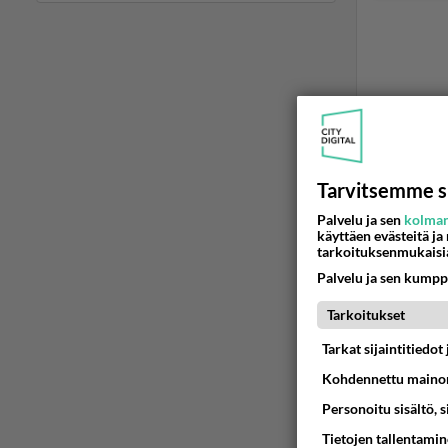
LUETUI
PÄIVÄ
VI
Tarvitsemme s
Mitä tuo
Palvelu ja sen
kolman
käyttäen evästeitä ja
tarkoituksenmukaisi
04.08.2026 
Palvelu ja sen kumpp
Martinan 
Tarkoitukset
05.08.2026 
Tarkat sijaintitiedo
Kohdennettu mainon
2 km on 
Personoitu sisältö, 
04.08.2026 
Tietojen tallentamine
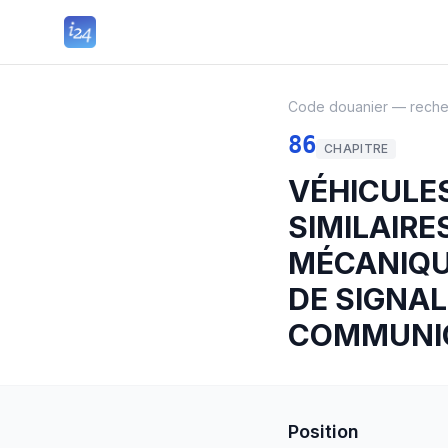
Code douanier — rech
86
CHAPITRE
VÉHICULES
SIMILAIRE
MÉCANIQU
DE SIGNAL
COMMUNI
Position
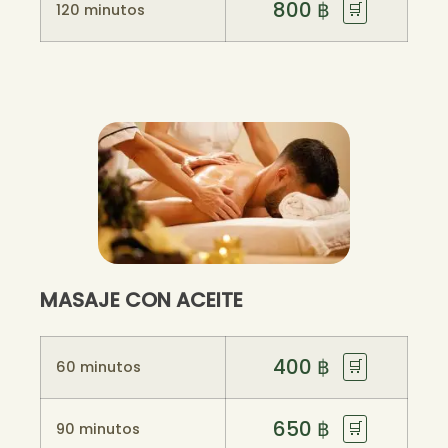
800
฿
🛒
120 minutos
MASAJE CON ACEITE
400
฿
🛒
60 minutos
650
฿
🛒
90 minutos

==*==

EXERCISE:
The material above should be printed again exactly, with each picture left out.

RESULT BELOW:
LUETUI
PÄIVÄ
VI
Tarvitsemme s
Mitä tuo
Palvelu ja sen
kolman
käyttäen evästeitä ja
tarkoituksenmukaisi
04.08.2026 
Palvelu ja sen kumpp
Martinan 
Tarkoitukset
05.08.2026 
Tarkat sijaintitiedo
Kohdennettu mainon
2 km on 
Personoitu sisältö, 
04.08.2026 
Tietojen tallentamine
Code douanier — rech
86
CHAPITRE
VÉHICULES
SIMILAIRE
MÉCANIQU
DE SIGNAL
COMMUNI
Position
800
฿
🛒
120 minutos
MASAJE CON ACEITE
400
฿
🛒
60 minutos
650
฿
🛒
90 minutos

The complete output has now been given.